Points Of Perception

I listen to thePacifica Radio Network on my way home. Our local speak-truth-to-power station is KRCL out of Salt Lake. If I get to the end of my day and it hasn't been as crappy as it could have been I make sure to tune in for "Democracy Now". Just the thing to make a happy man slit his wrists on a fine autumn afternoon.

In the run-up to their recap of the Senate Judiciary Committee's confirmation hearing for Judge Roberts, Amy Goodman and some guy whose name I didn't get maundered on about Dem primary politics in New York City and then moved on (no pun intended) to discuss statements made today by Michael Brown, who recently resigned as head of FEMA in the wake of Hurricane Katrina.

I will not paraphrase their conversation; I couldn't afford to pay that much attention to them. A trip to the corner store in Provo traffic is a life or death matter when BYU is in session. If you can imagine the witch scene from Macbeth, except there's only two witches and one of them is a querulous guy with a Brooklyn accent and the other one is the lady who shouts at you in the grocery line when you don't stack your cans separately from your refrigerated items, you know what I was listening to.

I got the impression that Mr. Brown had damned the Feds in general and the administration in detail.

(Disclosure: Anyone here who has listened to Pacifica knows that the threshold for coverage IS damning the (Republican) Feds in general, and the administration in detail. No news here...)

I got home and whipped my time card off to the other members of my team and then rang up Instapundit and found this post that in general confirms my general take on the response to Katrina. I checked Drudge next, and saw this article covering the statements Mr. Brown made today.

please read the whole thing. I make it a point to run through any Times product verbatim once, then go back and read it again, ignoring the editorial content presented as news.

Some graphs that jumped out at me:

"In his first extensive interview since resigning as FEMA director on Monday under intense criticism, Mr. Brown declined to blame President Bush or the White House for his removal or for the flawed response.

"I truly believed the White House was not at fault here," he said.
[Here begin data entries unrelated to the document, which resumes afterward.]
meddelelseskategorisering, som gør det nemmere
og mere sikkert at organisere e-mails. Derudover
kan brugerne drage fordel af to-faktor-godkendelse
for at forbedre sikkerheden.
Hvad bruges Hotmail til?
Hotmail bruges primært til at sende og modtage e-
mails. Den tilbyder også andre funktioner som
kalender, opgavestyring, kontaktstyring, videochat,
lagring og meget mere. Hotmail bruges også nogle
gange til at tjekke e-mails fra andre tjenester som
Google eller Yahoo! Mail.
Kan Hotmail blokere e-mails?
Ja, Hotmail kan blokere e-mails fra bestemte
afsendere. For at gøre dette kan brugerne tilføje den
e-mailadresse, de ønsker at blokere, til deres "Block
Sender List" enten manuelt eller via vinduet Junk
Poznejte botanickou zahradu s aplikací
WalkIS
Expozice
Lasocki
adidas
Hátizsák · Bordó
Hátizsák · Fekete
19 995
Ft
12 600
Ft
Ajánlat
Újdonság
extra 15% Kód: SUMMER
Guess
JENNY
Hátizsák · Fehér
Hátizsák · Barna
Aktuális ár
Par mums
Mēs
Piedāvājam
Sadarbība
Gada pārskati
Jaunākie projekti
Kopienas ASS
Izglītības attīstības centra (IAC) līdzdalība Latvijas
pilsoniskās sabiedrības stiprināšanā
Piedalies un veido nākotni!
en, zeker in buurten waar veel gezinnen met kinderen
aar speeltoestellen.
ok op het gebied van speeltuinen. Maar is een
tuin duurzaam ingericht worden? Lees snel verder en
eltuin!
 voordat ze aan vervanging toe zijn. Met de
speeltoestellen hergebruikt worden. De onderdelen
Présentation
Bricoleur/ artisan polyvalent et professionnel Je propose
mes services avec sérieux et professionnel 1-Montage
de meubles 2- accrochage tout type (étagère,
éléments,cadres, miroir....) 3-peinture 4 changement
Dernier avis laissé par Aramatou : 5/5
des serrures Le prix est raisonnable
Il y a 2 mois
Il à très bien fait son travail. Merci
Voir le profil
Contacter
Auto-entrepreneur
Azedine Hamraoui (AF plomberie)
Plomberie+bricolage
Where did Goodman find any indictment on the part of Brown?

"The account also suggests that responsibility for the failure may go well beyond Mr. Brown, who has been widely pilloried as an inexperienced manager who previously oversaw horse show judges."
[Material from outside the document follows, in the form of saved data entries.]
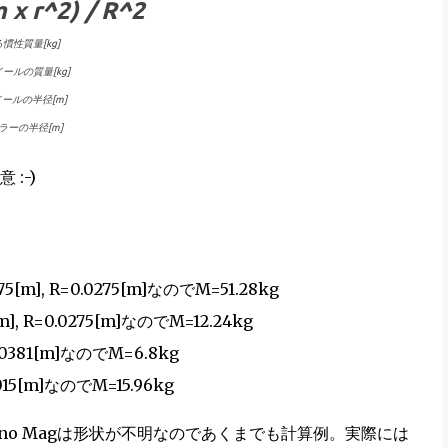
 x r^2) / R^2
る慣性質量[kg]
イールの質量[kg]
イールの半径[m]
ーラーの半径[m]
:-)
.0975[m], R=0.0275[m]なのでM=51.28kg
25[m], R=0.0275[m]なのでM=12.24kg
R=0.0381[m]なのでM=6.8kg
=0.015[m]なのでM=15.96kg
Crono Magは形状が不明なのであくまでも計算例。実際には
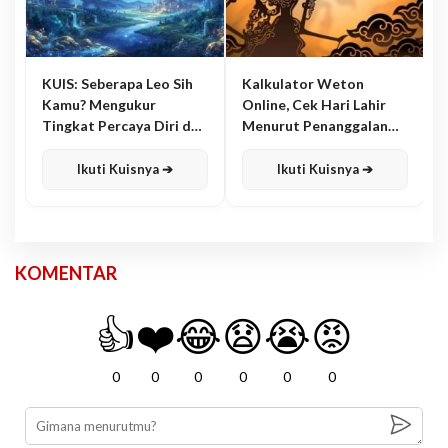
KUIS: Seberapa Leo Sih
Kalkulator Weton
Kamu? Mengukur
Online, Cek Hari Lahir
Tingkat Percaya Diri dan
Menurut Penanggalan
Karisma
Jawa
Ikuti Kuisnya ➔
Ikuti Kuisnya ➔
KOMENTAR
👍
❤️
😂
😧
😭
😡
0
0
0
0
0
0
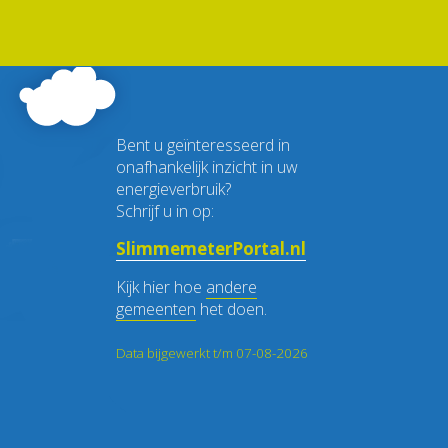
Bent u geïnteresseerd in
onafhankelijk inzicht in uw
energieverbruik?
Schrijf u in op:
SlimmemeterPortal.nl
Kijk hier hoe
andere
gemeenten
het doen.
Data bijgewerkt t/m 07-08-2026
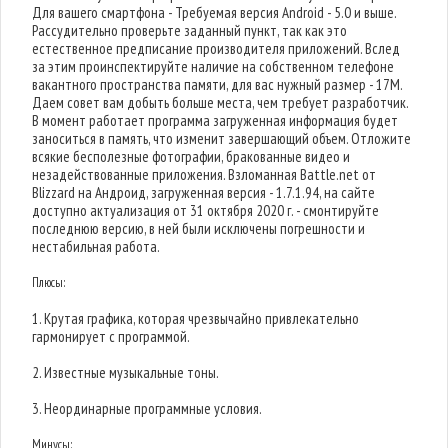
Для вашего смартфона - Требуемая версия Android - 5.0 и выше.
Рассудительно проверьте заданный пункт, так как это
естественное предписание производителя приложений. Вслед
за этим проинспектируйте наличие на собственном телефоне
вакантного пространства памяти, для вас нужный размер - 17M.
Даем совет вам добыть больше места, чем требует разработчик.
В момент работает программа загруженная информация будет
заноситься в память, что изменит завершающий объем. Отложите
всякие бесполезные фотографии, бракованные видео и
незадействованные приложения. Взломанная Battle.net от
Blizzard на Андроид, загруженная версия - 1.7.1.94, на сайте
доступно актуализация от 31 октября 2020 г. - смонтируйте
последнюю версию, в ней были исключены погрешности и
нестабильная работа.
Плюсы:
1. Крутая графика, которая чрезвычайно привлекательно
гармонирует с программой.
2. Известные музыкальные тоны.
3. Неординарные программные условия.
Минусы:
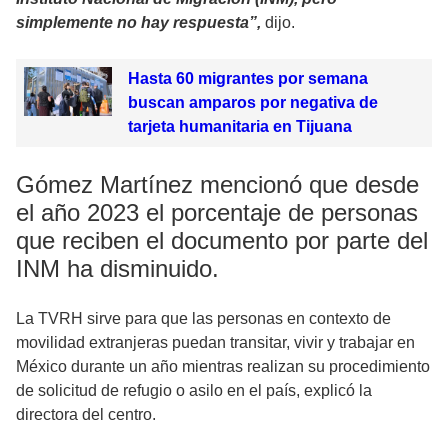
simplemente no hay respuesta”,
dijo.
Hasta 60 migrantes por semana
buscan amparos por negativa de
tarjeta humanitaria en Tijuana
Gómez Martínez mencionó que desde
el año 2023 el porcentaje de personas
que reciben el documento por parte del
INM ha disminuido.
La TVRH sirve para que las personas en contexto de
movilidad extranjeras puedan transitar, vivir y trabajar en
México durante un año mientras realizan su procedimiento
de solicitud de refugio o asilo en el país, explicó la
directora del centro.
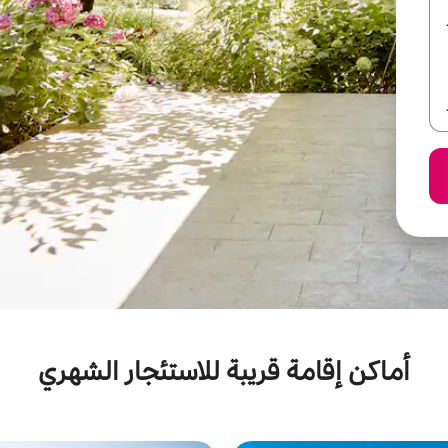
أماكن إقامة قريبة للاستئجار الشهري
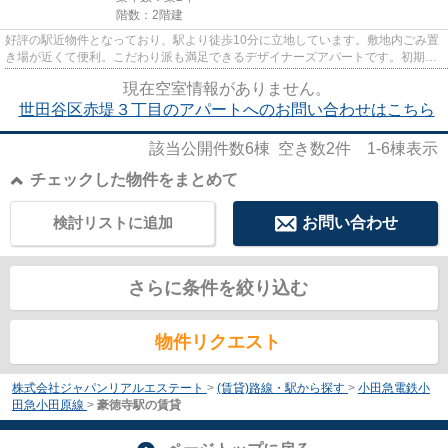
階数：2階建
好評の駅近物件となっており、駅より徒歩10分に立地しています。敷地内ごみ置
き場が近くて便利。こだわり派も満足できるデザイナーズアパートです。初期費
用のカード決済ができます。...
現在空室情報がありません。
世田谷区赤堤３丁目のアパートへのお問い合わせはこちら
該当公開件数
6
棟 空き数
2
件
1-6
棟表示
チェックした物件をまとめて
検討リストに追加
お問い合わせ
さらに条件を絞り込む
物件リクエスト
株式会社ジャパンリアルエステート
>
(賃貸)路線・駅から探す
>
小田急電鉄小
田急小田原線
>
豪徳寺駅の賃貸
That one is for people who didn't want to read the entire article. This is editorializing combined with a puerile cheap shot from where I stand. To me Brown's story seems to illustrate more his dilemma as a bureaucrat caught between a wholly ineffective local political infrastructure and his higher headquarters at DHS and the administration who, in my opinion, were caught flatfooted by the total lack of competence at the state and local levels.

You have to read all the way to the bottom of the page for the best stuff, though:

"Mr. Brown acknowledged that he had been criticized for not ordering a complete evacuation or calling in federal troops sooner. But he said the storm made it hard to communicate and assess the situation."
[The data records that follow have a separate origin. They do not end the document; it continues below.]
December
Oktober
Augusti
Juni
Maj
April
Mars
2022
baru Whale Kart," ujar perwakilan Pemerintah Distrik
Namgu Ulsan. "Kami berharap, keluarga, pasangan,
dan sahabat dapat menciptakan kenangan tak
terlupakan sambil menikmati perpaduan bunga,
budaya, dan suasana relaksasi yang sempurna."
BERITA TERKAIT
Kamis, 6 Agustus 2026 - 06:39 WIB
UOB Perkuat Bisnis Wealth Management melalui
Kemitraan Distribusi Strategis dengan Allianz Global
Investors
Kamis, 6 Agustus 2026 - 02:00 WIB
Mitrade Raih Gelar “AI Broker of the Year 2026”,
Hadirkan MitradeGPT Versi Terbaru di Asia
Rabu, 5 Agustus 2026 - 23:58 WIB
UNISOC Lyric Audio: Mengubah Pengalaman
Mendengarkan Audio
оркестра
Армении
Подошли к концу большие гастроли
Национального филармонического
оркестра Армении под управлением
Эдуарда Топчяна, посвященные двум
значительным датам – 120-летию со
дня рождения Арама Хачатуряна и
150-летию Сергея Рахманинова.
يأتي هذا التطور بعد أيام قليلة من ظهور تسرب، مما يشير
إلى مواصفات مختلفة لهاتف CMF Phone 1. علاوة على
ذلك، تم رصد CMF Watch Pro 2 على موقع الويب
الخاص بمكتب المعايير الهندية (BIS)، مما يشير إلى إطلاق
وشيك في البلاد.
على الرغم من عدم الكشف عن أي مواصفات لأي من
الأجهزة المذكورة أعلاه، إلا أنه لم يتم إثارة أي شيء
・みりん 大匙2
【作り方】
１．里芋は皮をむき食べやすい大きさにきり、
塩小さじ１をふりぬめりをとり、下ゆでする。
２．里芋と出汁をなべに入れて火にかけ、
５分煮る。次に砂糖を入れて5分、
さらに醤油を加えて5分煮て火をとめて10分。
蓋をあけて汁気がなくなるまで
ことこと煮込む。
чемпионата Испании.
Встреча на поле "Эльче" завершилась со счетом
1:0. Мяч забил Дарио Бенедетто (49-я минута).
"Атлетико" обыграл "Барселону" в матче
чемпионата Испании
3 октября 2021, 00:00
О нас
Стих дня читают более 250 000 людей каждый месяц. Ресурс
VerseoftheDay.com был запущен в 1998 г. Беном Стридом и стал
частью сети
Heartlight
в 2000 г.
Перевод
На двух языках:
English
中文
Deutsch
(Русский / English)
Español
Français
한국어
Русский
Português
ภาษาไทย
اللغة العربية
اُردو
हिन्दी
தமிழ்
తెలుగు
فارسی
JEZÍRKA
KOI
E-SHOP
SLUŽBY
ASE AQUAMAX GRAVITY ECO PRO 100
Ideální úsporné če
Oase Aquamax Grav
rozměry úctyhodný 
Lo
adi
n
I'd dearly love to find a transcript of the press conference or interview this article was based on. Mr. Brown doesn't have the authority to order evacuations, nor does FEMA appear in any chain of command for deploying troops.

I believe that if fault for failure is ever fairly assigned, the onus can only land in Louisiana. The federal response was just that - a RESPONSE conforming to the requests (or lack thereof) that should have come in timely fashion from the state.

All the bullshit about the Army Corps of Engineers blowing up levees, Bush hating black folks, and the Feds/FEMA in some way being responsible for New Orleans and Louisiana chucking their emergency response plans doesn't even rise above the background noise of Left politics any more, for me. Recovery response in this case meant getting hundreds of thousands of displaced persons rescued or relocated, moving in tons of supplies and personnel into a flattened, flooded area slightly larger than the UK, and then wading through the moonbats and their media folks anxious to find the next cross on which to hang GW. It was never going to happen overnight, and has so far played out better than I expected.